### Collected data
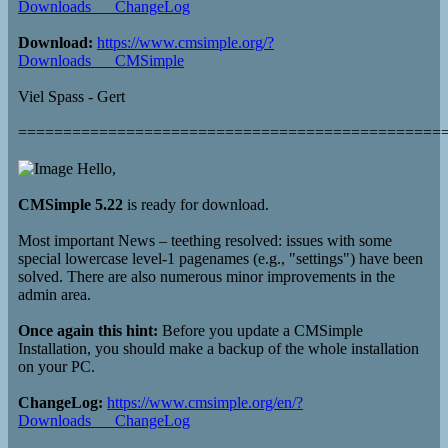
Downloads___ChangeLog
Download:
https://www.cmsimple.org/?
Downloads___CMSimple
Viel Spass - Gert
===============================================
Hello,
CMSimple 5.22
is ready for download.
Most important News – teething resolved: issues with some
special lowercase level-1 pagenames (e.g., "settings") have been
solved. There are also numerous minor improvements in the
admin area.
Once again this hint:
Before you update a CMSimple
Installation, you should make a backup of the whole installation
on your PC.
ChangeLog:
https://www.cmsimple.org/en/?
Downloads___ChangeLog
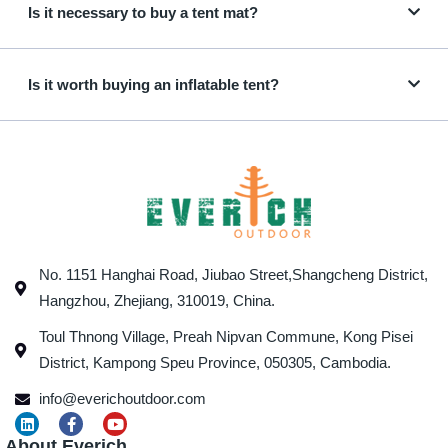
Is it necessary to buy a tent mat?
Is it worth buying an inflatable tent?
No. 1151 Hanghai Road, Jiubao Street,Shangcheng District,
Hangzhou, Zhejiang, 310019, China.
Toul Thnong Village, Preah Nipvan Commune, Kong Pisei
District, Kampong Speu Province, 050305, Cambodia.
info@everichoutdoor.com
About Everich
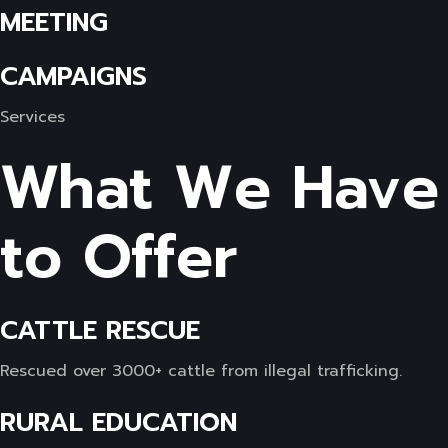
MEETING
CAMPAIGNS
Services
What We Have
to Offer
CATTLE RESCUE
Rescued over 3000+ cattle from illegal trafficking.
RURAL EDUCATION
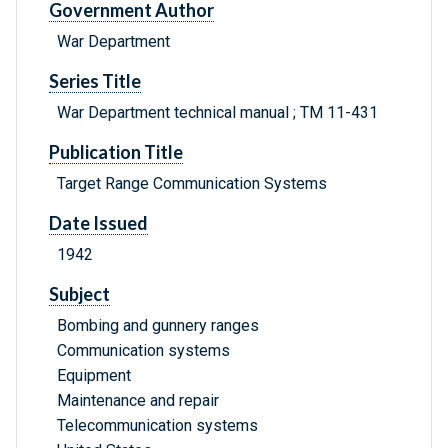
Government Author
War Department
Series Title
War Department technical manual ; TM 11-431
Publication Title
Target Range Communication Systems
Date Issued
1942
Subject
Bombing and gunnery ranges
Communication systems
Equipment
Maintenance and repair
Telecommunication systems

### WORK INSTRUCTIONS
Search the records for the word "tent". Copy each line where it appears.

### RESPONSE TO THE TASK
Is it necessary to buy a tent mat?
Is it worth buying an inflatable tent?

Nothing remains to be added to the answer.